Though she speaks slowly and quietly, White has resumed teaching at Coral Springs Middle School. Certified in Jamaica, she has had to take professional education exams to be fully qualified in Florida. In February, just three months after the stroke, she took a nearly three-hour exam and “passed it, no problem.”

Meanwhile, Gerry had another setback in June 2018—a stroke-like transient ischemic attack, which cuts off blood flow to the brain for a short time. Working on a second master’s degree, she is learning at a slower place. “I get overwhelmed quickly and can’t think.”

After her TIA, Delray Medical Center doctors recommended physical therapy for a limp and dropped foot. She started with treadmill work and rowed to build up her quads.
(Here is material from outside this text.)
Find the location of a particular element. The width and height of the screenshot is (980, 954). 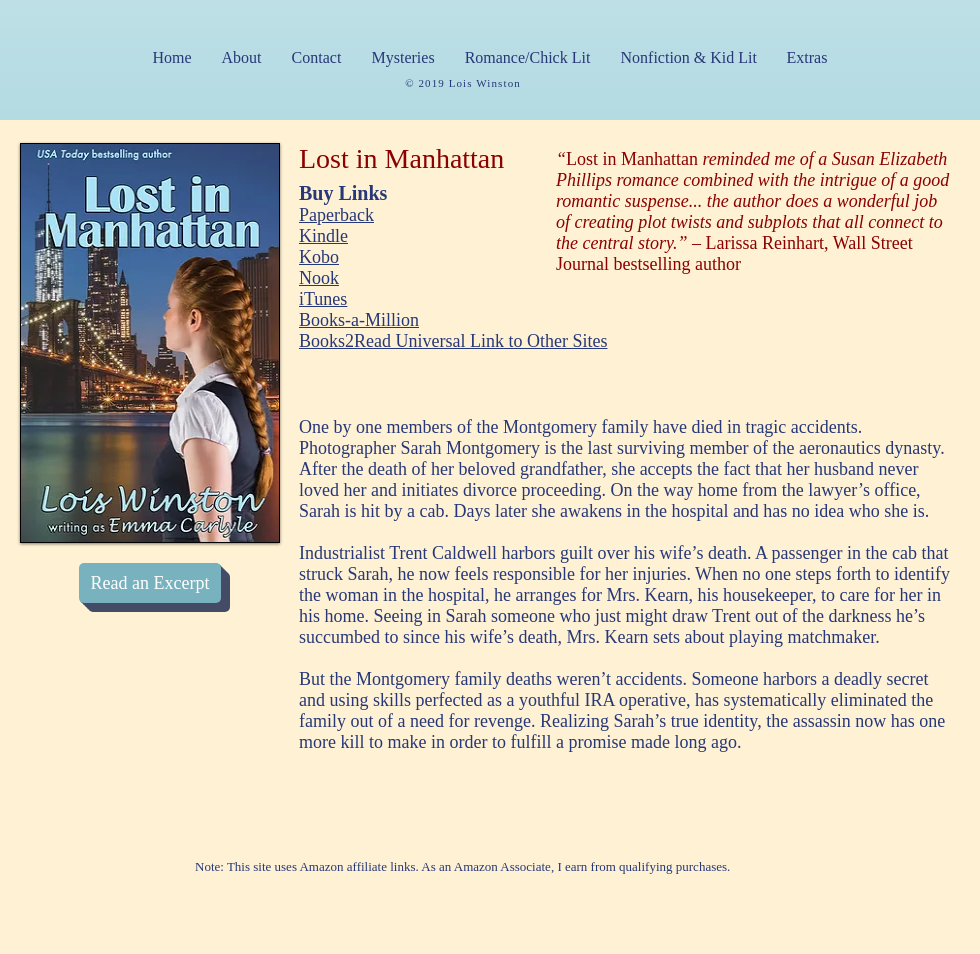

With balance problems, she held on to resistance bands to avoid falling while doing squats. Within a month, she could walk 2 miles. Last fall, she completed a “dry” triathlon hosted by Orangetheory, consisting of a 2,000-meter row, 300 bodyweight reps and a 5K treadmill run.

Says Gerry’s trainer at Orangetheory, Ashley Elliott: “I definitely think her background in fitness and sports played a huge role in her recovery.”

ABCs of Stroke

A: Take aspirin as directed by your healthcare professional.

B: Control your blood pressure.

C: Manage your cholesterol.

S: Never start smoking and quit if you do.

3 Questions

Ask the person to smile. Does one side of the face droop or feel numb?

Ask the person to raise both arms. Done one arm drift downward?

Have them repeat a simple sentence, like “The sky is blue.” Is the sentence repeated correctly?

If you observe any abnormalities, call 9-1-1 immediately.